What is needed is a faithful transcription of all the data below, pictures excluded.

[Stored dataset items]
++++++++++++++++++++

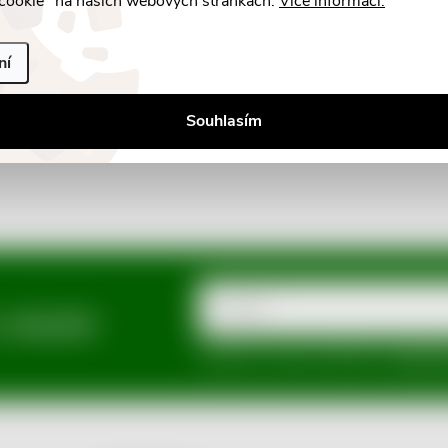
cookie" na našich webových stránkách.
Více informací.
ní
Souhlasím
E-mail
a slevách
Vložením e-mailu souhlasíte s
podmínka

++++++++++++++++++++

### Task response
cookie" na našich webových stránkách.
Více informací.
ní
Souhlasím
E-mail
a slevách
Vložením e-mailu souhlasíte s
podmínka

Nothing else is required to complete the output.